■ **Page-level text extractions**
+++
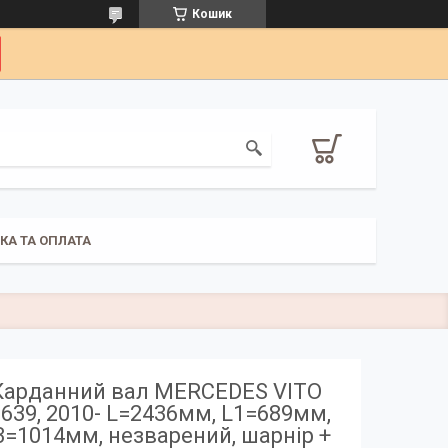
Кошик
КА ТА ОПЛАТА
Карданний вал MERCEDES VITO
639, 2010- L=2436мм, L1=689мм,
3=1014мм, незварений, шарнір +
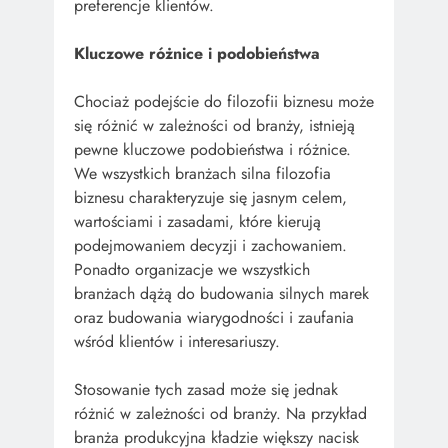
preferencje klientów.
Kluczowe różnice i podobieństwa
Chociaż podejście do filozofii biznesu może
się różnić w zależności od branży, istnieją
pewne kluczowe podobieństwa i różnice.
We wszystkich branżach silna filozofia
biznesu charakteryzuje się jasnym celem,
wartościami i zasadami, które kierują
podejmowaniem decyzji i zachowaniem.
Ponadto organizacje we wszystkich
branżach dążą do budowania silnych marek
oraz budowania wiarygodności i zaufania
wśród klientów i interesariuszy.
Stosowanie tych zasad może się jednak
różnić w zależności od branży. Na przykład
branża produkcyjna kładzie większy nacisk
+++
■ **Task directions**
From the line containing "preferencje klientów." to the last line of the data above, copy each line exactly and add nothing.

■ **Expected output**
preferencje klientów.
Kluczowe różnice i podobieństwa
Chociaż podejście do filozofii biznesu może
się różnić w zależności od branży, istnieją
pewne kluczowe podobieństwa i różnice.
We wszystkich branżach silna filozofia
biznesu charakteryzuje się jasnym celem,
wartościami i zasadami, które kierują
podejmowaniem decyzji i zachowaniem.
Ponadto organizacje we wszystkich
branżach dążą do budowania silnych marek
oraz budowania wiarygodności i zaufania
wśród klientów i interesariuszy.
Stosowanie tych zasad może się jednak
różnić w zależności od branży. Na przykład
branża produkcyjna kładzie większy nacisk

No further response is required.